INSTRUCTIONS TO FOLLOW
All entries, exactly as written, should be output again.

RECORDS SHOWN
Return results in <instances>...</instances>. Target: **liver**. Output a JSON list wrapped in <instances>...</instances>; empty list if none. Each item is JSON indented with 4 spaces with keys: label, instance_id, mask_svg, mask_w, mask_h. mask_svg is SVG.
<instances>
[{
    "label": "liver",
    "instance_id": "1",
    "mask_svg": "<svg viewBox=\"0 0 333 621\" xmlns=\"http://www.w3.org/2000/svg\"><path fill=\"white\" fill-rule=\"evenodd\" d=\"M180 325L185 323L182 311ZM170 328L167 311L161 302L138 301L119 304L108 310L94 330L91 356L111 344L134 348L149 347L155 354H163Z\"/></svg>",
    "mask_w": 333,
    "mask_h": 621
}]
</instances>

SOLUTION
Return results in <instances>...</instances>. Target: **liver**. Output a JSON list wrapped in <instances>...</instances>; empty list if none. Each item is JSON indented with 4 spaces with keys: label, instance_id, mask_svg, mask_w, mask_h. mask_svg is SVG.
<instances>
[{
    "label": "liver",
    "instance_id": "1",
    "mask_svg": "<svg viewBox=\"0 0 333 621\" xmlns=\"http://www.w3.org/2000/svg\"><path fill=\"white\" fill-rule=\"evenodd\" d=\"M180 325L185 323L182 311ZM170 328L167 311L161 302L138 301L119 304L108 310L94 330L91 356L111 344L134 348L149 347L155 354H163Z\"/></svg>",
    "mask_w": 333,
    "mask_h": 621
}]
</instances>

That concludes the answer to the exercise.